#### [WHAT IS NEEDED]
A single figure is the whole answer: the number of lines in the records that contain "vous".

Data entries
━━━━━━━━━━━━━━━━

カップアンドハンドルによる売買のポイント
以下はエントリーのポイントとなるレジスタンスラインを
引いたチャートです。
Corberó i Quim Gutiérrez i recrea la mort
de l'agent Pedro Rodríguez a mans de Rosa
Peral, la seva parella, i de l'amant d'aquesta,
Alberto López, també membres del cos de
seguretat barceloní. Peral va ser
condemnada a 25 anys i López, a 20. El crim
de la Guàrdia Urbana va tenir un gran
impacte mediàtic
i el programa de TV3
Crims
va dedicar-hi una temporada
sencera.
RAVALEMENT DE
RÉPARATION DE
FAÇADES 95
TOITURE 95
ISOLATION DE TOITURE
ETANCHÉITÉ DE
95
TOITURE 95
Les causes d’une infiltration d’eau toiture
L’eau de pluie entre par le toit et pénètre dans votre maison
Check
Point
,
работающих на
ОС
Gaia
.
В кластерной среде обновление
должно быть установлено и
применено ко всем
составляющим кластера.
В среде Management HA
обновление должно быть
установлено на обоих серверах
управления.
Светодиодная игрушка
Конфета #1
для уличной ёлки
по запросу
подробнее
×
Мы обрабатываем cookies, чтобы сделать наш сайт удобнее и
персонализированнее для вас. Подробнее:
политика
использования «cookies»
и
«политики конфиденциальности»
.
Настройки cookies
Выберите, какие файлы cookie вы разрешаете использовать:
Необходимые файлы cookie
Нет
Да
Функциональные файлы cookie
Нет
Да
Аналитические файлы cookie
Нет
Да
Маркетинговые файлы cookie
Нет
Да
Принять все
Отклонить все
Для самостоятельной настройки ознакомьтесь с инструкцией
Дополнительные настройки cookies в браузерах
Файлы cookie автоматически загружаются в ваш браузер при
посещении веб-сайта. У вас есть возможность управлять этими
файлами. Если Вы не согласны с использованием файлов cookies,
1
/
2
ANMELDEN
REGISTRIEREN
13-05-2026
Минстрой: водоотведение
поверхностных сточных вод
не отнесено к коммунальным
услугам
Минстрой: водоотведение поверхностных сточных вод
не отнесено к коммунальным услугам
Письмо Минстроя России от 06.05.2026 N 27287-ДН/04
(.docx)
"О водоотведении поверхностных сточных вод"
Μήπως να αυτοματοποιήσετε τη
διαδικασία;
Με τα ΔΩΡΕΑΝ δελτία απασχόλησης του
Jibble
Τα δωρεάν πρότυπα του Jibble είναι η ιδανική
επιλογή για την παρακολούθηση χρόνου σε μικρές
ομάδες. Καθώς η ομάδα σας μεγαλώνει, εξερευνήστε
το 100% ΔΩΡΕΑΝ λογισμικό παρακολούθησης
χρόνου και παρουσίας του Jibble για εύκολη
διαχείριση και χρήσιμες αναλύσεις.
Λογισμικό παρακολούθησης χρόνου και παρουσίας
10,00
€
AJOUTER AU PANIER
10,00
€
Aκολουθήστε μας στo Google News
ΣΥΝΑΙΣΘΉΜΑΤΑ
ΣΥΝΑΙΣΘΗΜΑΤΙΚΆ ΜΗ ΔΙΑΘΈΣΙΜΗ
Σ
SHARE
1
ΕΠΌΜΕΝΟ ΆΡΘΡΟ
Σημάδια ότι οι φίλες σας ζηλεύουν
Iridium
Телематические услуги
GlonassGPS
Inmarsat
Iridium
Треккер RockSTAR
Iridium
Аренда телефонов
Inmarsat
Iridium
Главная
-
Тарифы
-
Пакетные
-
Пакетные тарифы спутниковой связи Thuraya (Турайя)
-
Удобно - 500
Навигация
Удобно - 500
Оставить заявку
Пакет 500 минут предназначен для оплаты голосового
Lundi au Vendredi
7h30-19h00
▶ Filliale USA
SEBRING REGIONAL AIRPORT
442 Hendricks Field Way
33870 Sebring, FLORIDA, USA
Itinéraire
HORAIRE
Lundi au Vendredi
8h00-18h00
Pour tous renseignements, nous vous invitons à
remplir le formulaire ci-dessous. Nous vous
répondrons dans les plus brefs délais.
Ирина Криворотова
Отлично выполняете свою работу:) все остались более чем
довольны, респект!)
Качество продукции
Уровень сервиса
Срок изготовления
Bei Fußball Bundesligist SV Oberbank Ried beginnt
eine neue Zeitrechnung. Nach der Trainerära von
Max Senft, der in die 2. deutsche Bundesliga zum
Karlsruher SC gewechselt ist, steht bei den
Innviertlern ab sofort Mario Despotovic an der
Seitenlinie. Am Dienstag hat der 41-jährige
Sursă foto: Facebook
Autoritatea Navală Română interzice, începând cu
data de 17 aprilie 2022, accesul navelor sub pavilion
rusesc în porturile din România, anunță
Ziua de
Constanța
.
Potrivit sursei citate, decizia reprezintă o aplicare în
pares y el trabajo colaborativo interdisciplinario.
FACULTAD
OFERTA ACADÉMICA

━━━━━━━━━━━━━━━━

#### [ANSWER]
2